- [Stored records]:
----------------------------------------

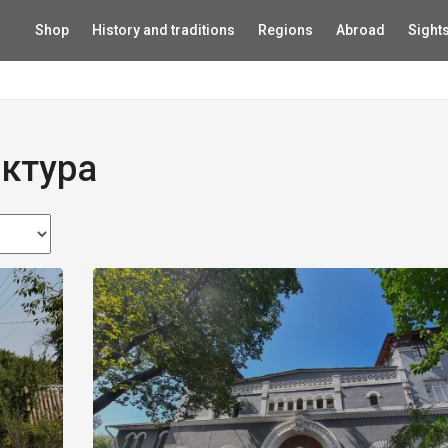
Shop
History and traditions
Regions
Abroad
Sight
ектура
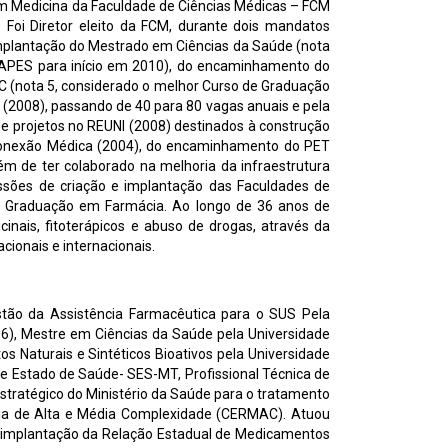
 Medicina da Faculdade de Ciências Médicas – FCM
oi Diretor eleito da FCM, durante dois mandatos
mplantação do Mestrado em Ciências da Saúde (nota
APES para início em 2010), do encaminhamento do
 (nota 5, considerado o melhor Curso de Graduação
 (2008), passando de 40 para 80 vagas anuais e pela
e projetos no REUNI (2008) destinados à construção
 Conexão Médica (2004), do encaminhamento do PET
 de ter colaborado na melhoria da infraestrutura
issões de criação e implantação das Faculdades de
de Graduação em Farmácia. Ao longo de 36 anos de
nais, fitoterápicos e abuso de drogas, através da
cionais e internacionais.
stão da Assistência Farmacêutica para o SUS Pela
06), Mestre em Ciências da Saúde pela Universidade
 Naturais e Sintéticos Bioativos pela Universidade
de Estado de Saúde- SES-MT, Profissional Técnica de
tratégico do Ministério da Saúde para o tratamento
cia de Alta e Média Complexidade (CERMAC). Atuou
 implantação da Relação Estadual de Medicamentos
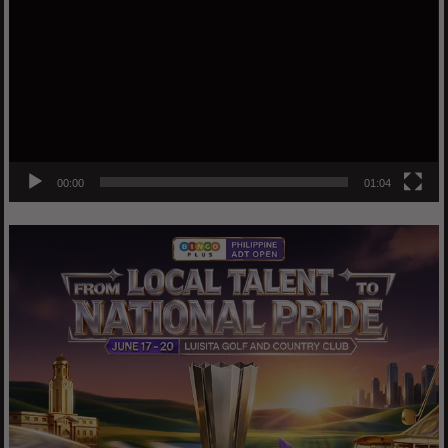
00:00
01:04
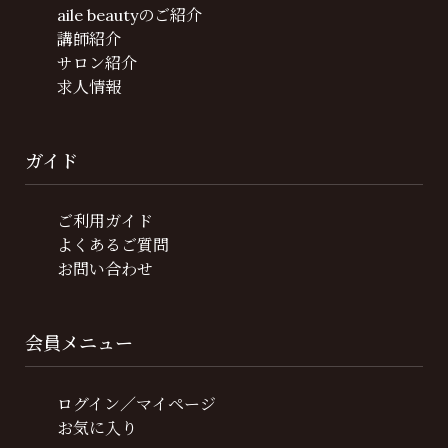
aile beautyのご紹介
講師紹介
サロン紹介
求人情報
ガイド
ご利用ガイド
よくあるご質問
お問い合わせ
会員メニュー
ログイン／マイページ
お気に入り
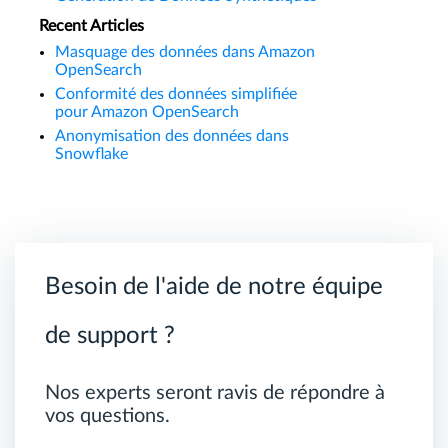
Recent Articles
Masquage des données dans Amazon
OpenSearch
Conformité des données simplifiée
pour Amazon OpenSearch
Anonymisation des données dans
Snowflake
Besoin de l'aide de notre équipe
de support ?
Nos experts seront ravis de répondre à
vos questions.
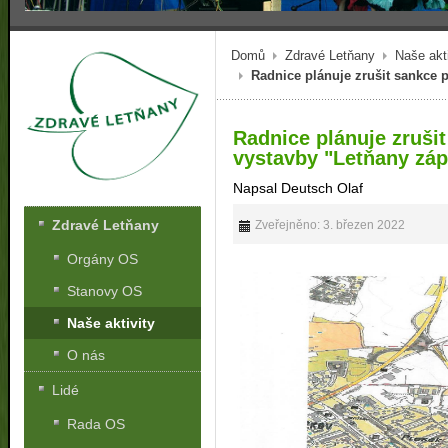
Domů
Zdravé Letňany
Naše akti
Radnice plánuje zrušit sankce 
Radnice plánuje zruši
vystavby "Letňany zá
Napsal Deutsch Olaf
Zdravé Letňany
Zveřejněno: 3. březen 2022
Orgány OS
Stanovy OS
Naše aktivity
O nás
Lidé
Rada OS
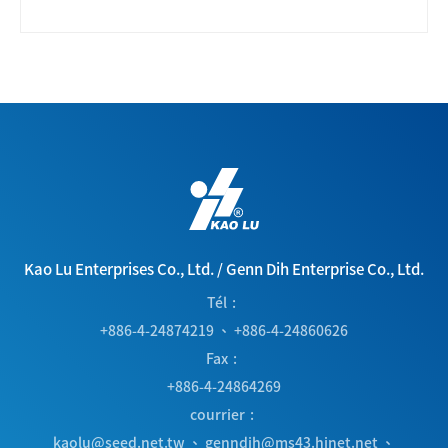
Kao Lu Enterprises Co., Ltd.
/
Genn Dih Enterprise Co., Ltd.
Tél
+886-4-24874219
、
+886-4-24860626
Fax
+886-4-24864269
courrier
kaolu@seed.net.tw
、
genndih@ms43.hinet.net
、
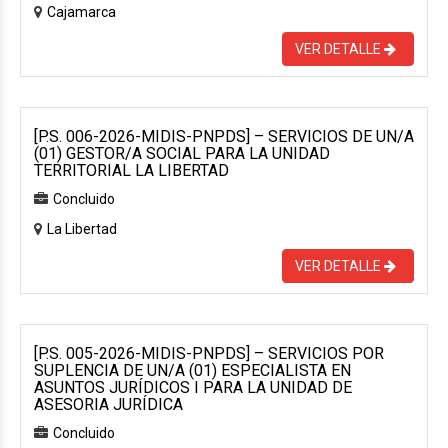
Cajamarca
VER DETALLE
[P.S. 006-2026-MIDIS-PNPDS] – SERVICIOS DE UN/A
(01) GESTOR/A SOCIAL PARA LA UNIDAD
TERRITORIAL LA LIBERTAD
Concluido
La Libertad
VER DETALLE
[P.S. 005-2026-MIDIS-PNPDS] – SERVICIOS POR
SUPLENCIA DE UN/A (01) ESPECIALISTA EN
ASUNTOS JURÍDICOS I PARA LA UNIDAD DE
ASESORIA JURÍDICA
Concluido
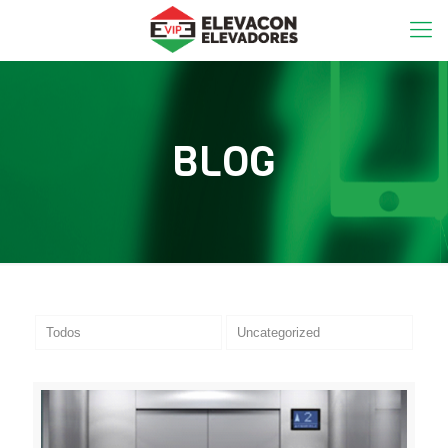
BLOG
Todos
Uncategorized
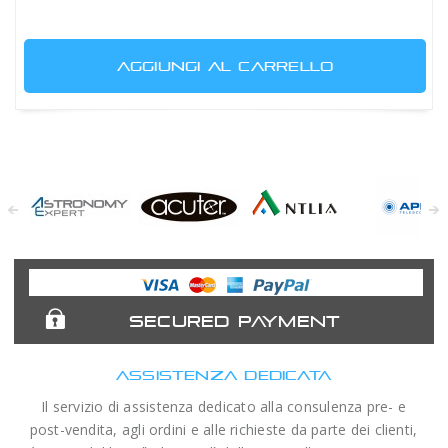
AGGIUNGI AL CARRELLO
Astronomy
Acuter
Antlia Filters
APM
Expert
Telescopes
SECURED PAYMENT
ASSISTENZA DEDICATA
Il servizio di assistenza dedicato alla consulenza pre- e
post-vendita, agli ordini e alle richieste da parte dei clienti,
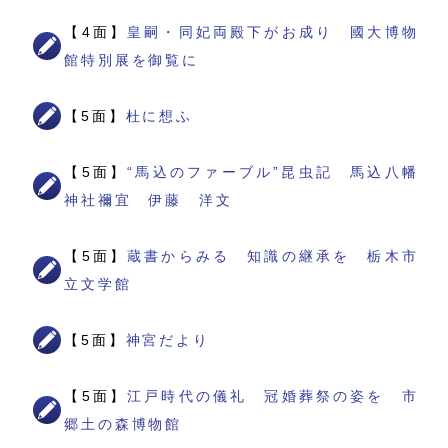
【4面】
皇嗣・同妃両殿下がお成り 國大博物
館特別展を御覧に
【5面】
杜に想ふ
【5面】
“馬込のファーブル”昆虫記 馬込八幡
神社禰宜 伊藤 洋文
【5面】
蔵書からみる 知識の継承を 栃木市
立文学館
【5面】
神宮だより
【5面】
江戸時代の儀礼 冠婚葬祭の姿を 市
郷土の森博物館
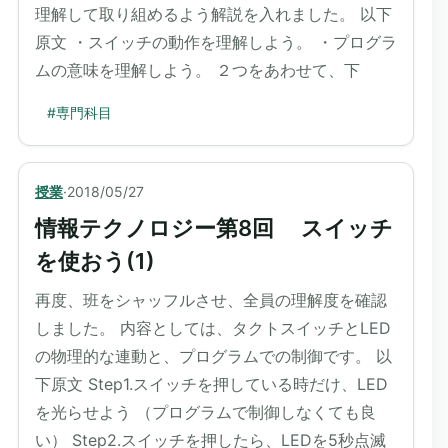
理解して取り組めるよう解説を入れました。 以下
原文 ・スイッチの動作を理解しよう。 ・プログラ
ムの意味を理解しよう。 ２つをあわせて、下
#
専門科目
授業
·
2018/05/27
情報テクノロジー第8回 スイッチ
を使おう(1)
再度、班をシャッフルさせ、全員の理解度を確認
しました。 内容としては、タクトスイッチとLED
の物理的な連動と、プログラムでの制御です。 以
下原文 Step1.スイッチを押している時だけ、LED
を光らせよう （プログラムで制御しなくても良
い） Step2.スイッチを押したら、LEDを5秒点滅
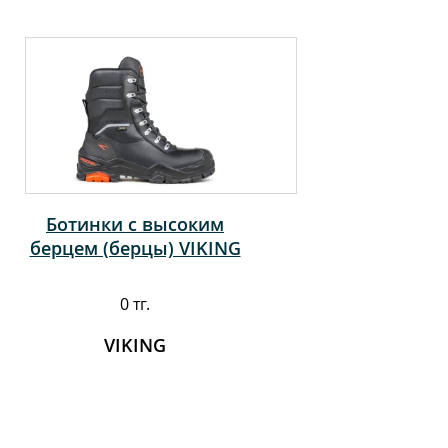
Ботинки с высоким
берцем (берцы) VIKING
0 тг.
VIKING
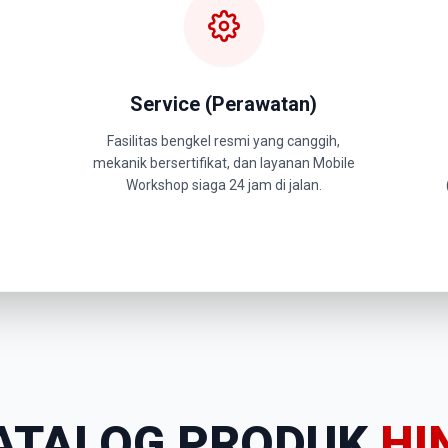
Service (Perawatan)
Fasilitas bengkel resmi yang canggih,
mekanik bersertifikat, dan layanan Mobile
Workshop siaga 24 jam di jalan.
ATALOG PRODUK
HI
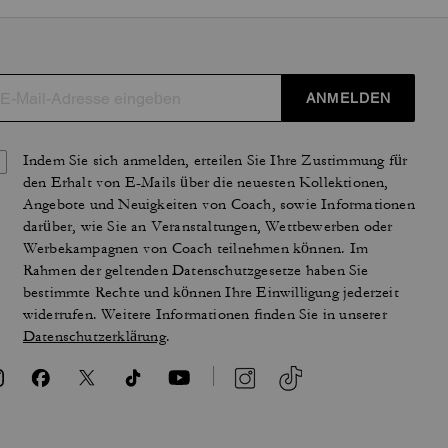
ANMELDEN
Indem Sie sich anmelden, erteilen Sie Ihre Zustimmung für
den Erhalt von E-Mails über die neuesten Kollektionen,
Angebote und Neuigkeiten von Coach, sowie Informationen
darüber, wie Sie an Veranstaltungen, Wettbewerben oder
Werbekampagnen von Coach teilnehmen können. Im
Rahmen der geltenden Datenschutzgesetze haben Sie
bestimmte Rechte und können Ihre Einwilligung jederzeit
widerrufen. Weitere Informationen finden Sie in unserer
Datenschutzerklärung
.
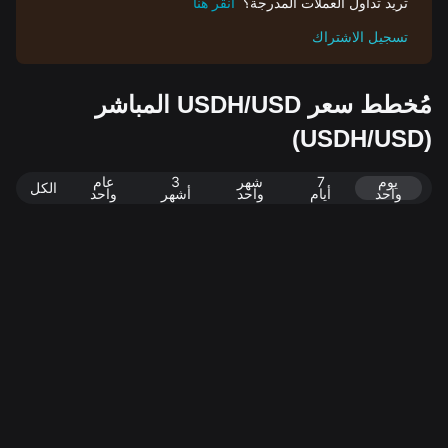
تريد تداول العملات المدرجة؟
انقر هنا
تسجيل الاشتراك
مُخطط سعر USDH/USD المباشر
(USDH/USD)
يوم
7
شهر
3
عام
الكل
واحد
أيام
واحد
أشهر
واحد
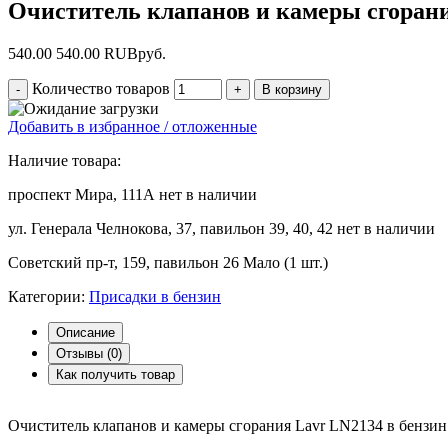
Очиститель клапанов и камеры сгорани
540.00
540.00
RUB
руб.
Количество товаров
Добавить в избранное / отложенные
Наличие товара:
проспект Мира, 111А
нет в наличии
ул. Генерала Челнокова, 37, павильон 39, 40, 42
нет в наличии
Советский пр-т, 159, павильон 26
Мало (1 шт.)
Категории:
Присадки в бензин
Описание
Отзывы (
0
)
Как получить товар
Очиститель клапанов и камеры сгорания Lavr LN2134 в бензин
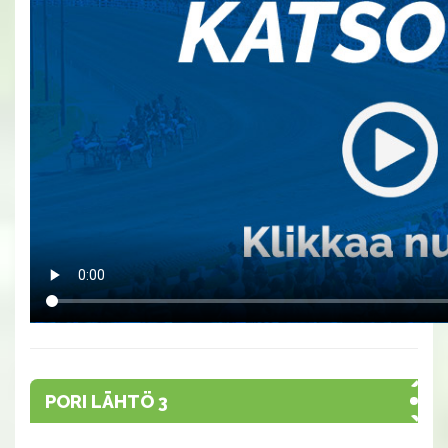
PORI LÄHTÖ 3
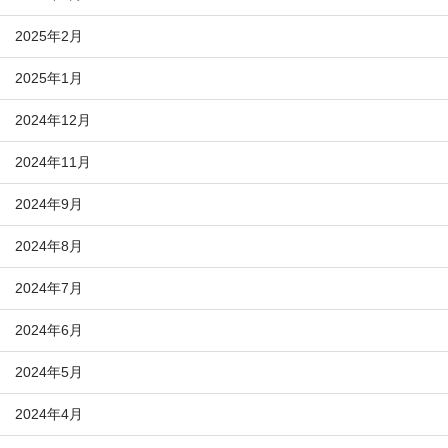
2025年2月
2025年1月
2024年12月
2024年11月
2024年9月
2024年8月
2024年7月
2024年6月
2024年5月
2024年4月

----------------------------------------

- [TASK DETAILS]:
Retype the lines exactly. Begin at the one that holds "Мало (1 шт.)", stop at the last line of the entries above, and drop the pictures.

- [RESPONSE TO THE TASK]:
Мало (1 шт.)
Категории:
Присадки в бензин
Описание
Отзывы (
0
)
Как получить товар
Очиститель клапанов и камеры сгорания Lavr LN2134 в бензин
PORI LÄHTÖ 3
2025年2月
2025年1月
2024年12月
2024年11月
2024年9月
2024年8月
2024年7月
2024年6月
2024年5月
2024年4月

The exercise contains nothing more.